TRY IT: In the lines below, look for "bırakıldığında". Copy each line where it appears.

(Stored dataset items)
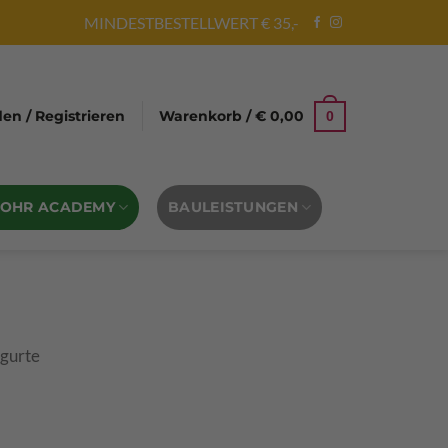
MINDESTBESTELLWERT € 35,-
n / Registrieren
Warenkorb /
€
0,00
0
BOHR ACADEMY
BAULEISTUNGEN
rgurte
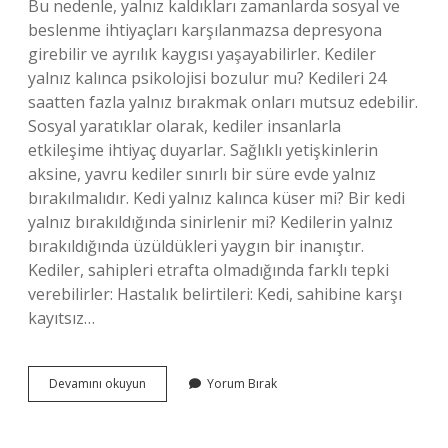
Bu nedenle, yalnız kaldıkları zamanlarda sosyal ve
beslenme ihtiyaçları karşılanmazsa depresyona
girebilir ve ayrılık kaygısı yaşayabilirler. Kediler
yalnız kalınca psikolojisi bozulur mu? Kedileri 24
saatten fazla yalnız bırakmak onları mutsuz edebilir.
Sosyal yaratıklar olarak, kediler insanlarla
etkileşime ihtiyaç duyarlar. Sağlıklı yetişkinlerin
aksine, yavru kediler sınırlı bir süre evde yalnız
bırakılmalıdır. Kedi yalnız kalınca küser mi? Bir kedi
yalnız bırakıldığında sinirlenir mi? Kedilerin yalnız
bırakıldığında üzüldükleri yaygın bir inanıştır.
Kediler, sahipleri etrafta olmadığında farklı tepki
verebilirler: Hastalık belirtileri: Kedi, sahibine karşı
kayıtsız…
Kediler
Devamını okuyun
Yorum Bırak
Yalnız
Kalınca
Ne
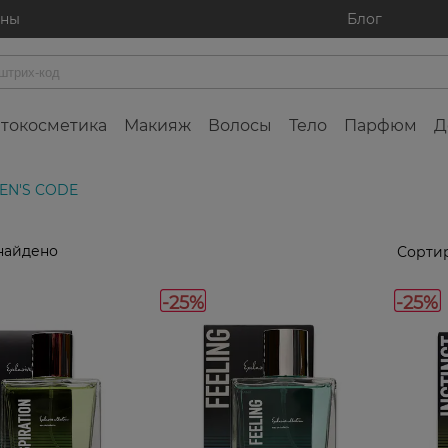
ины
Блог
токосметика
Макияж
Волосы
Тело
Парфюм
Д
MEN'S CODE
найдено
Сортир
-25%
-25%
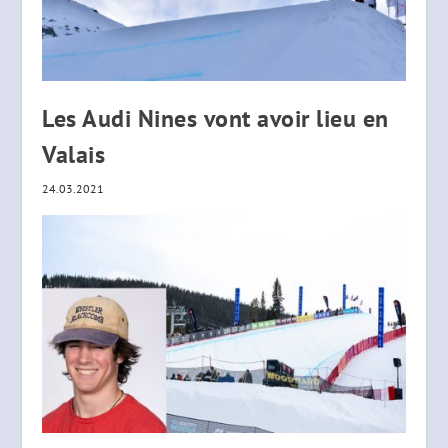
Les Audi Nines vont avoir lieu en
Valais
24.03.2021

EXERCISE SOLUTION:
yalnız bırakıldığında sinirlenir mi? Kedilerin yalnız
bırakıldığında üzüldükleri yaygın bir inanıştır.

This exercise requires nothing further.